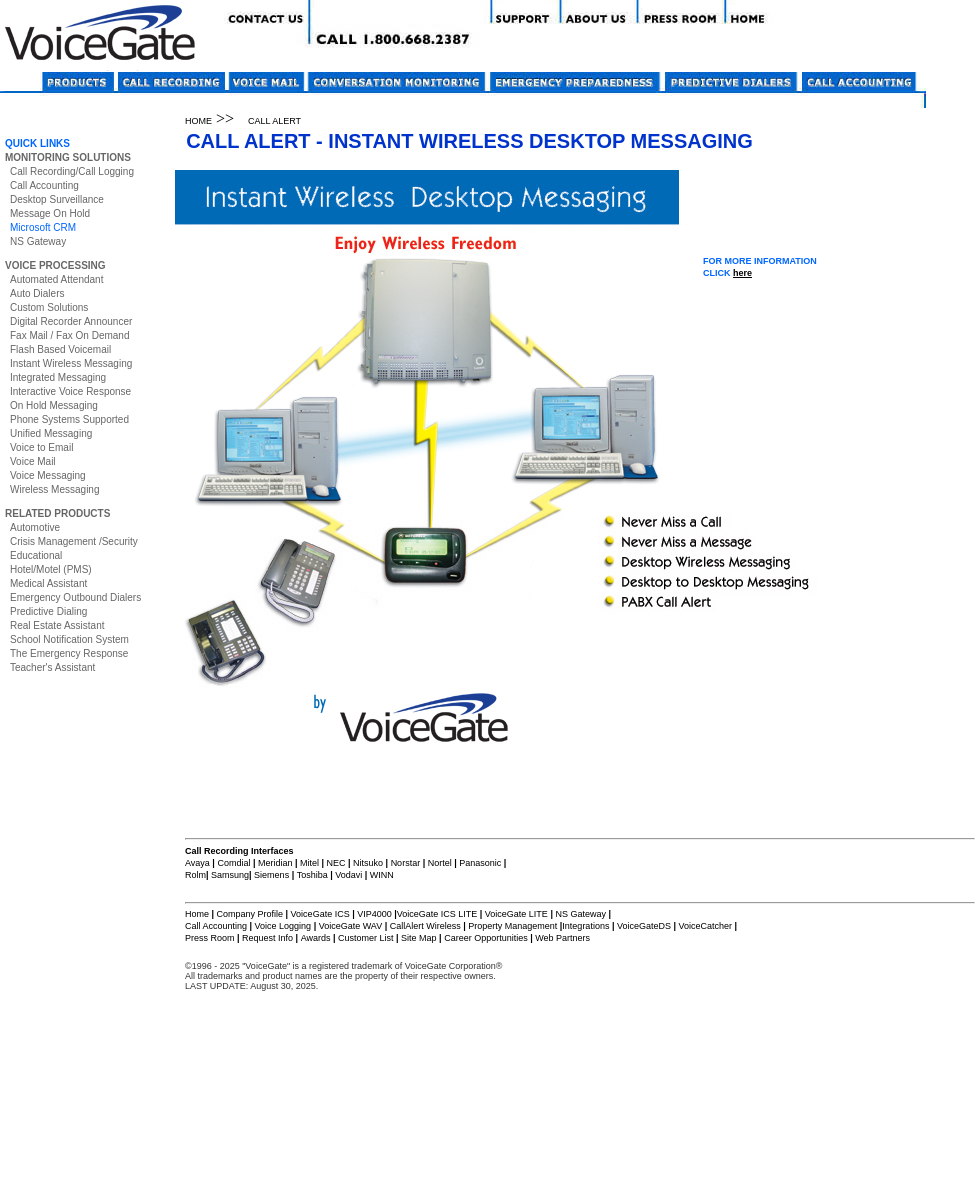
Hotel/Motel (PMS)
--
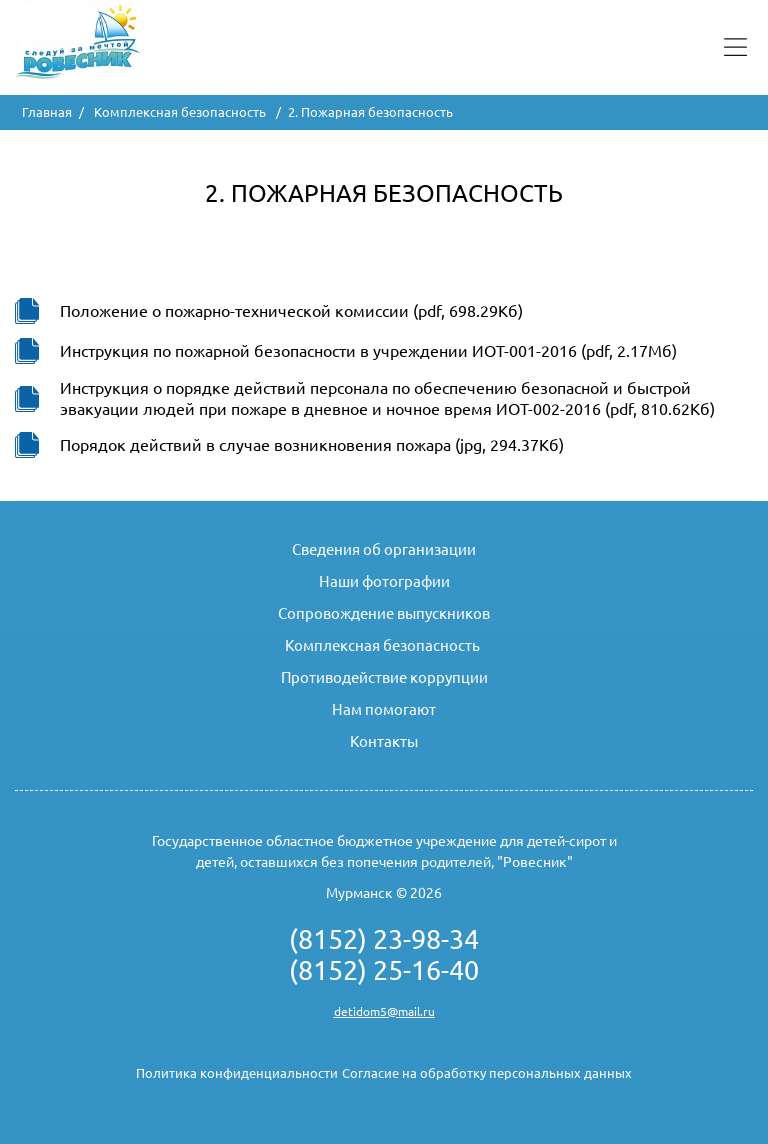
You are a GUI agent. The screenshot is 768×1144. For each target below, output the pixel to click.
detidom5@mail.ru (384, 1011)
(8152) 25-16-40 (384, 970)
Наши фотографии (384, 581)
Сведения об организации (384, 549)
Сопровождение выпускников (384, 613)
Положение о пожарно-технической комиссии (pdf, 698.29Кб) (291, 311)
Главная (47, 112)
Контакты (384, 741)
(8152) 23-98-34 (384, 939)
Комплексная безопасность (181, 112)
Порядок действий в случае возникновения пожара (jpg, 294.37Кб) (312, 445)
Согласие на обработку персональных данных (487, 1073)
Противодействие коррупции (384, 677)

What needs to be done »
Look back at the data above. Transcribe exactly the lines starting at the line that contains "Главная (47, 112)" and ending at the line that contains "Противодействие коррупции (384, 677)".

The completed task »
Главная (47, 112)
Контакты (384, 741)
(8152) 23-98-34 (384, 939)
Комплексная безопасность (181, 112)
Порядок действий в случае возникновения пожара (jpg, 294.37Кб) (312, 445)
Согласие на обработку персональных данных (487, 1073)
Противодействие коррупции (384, 677)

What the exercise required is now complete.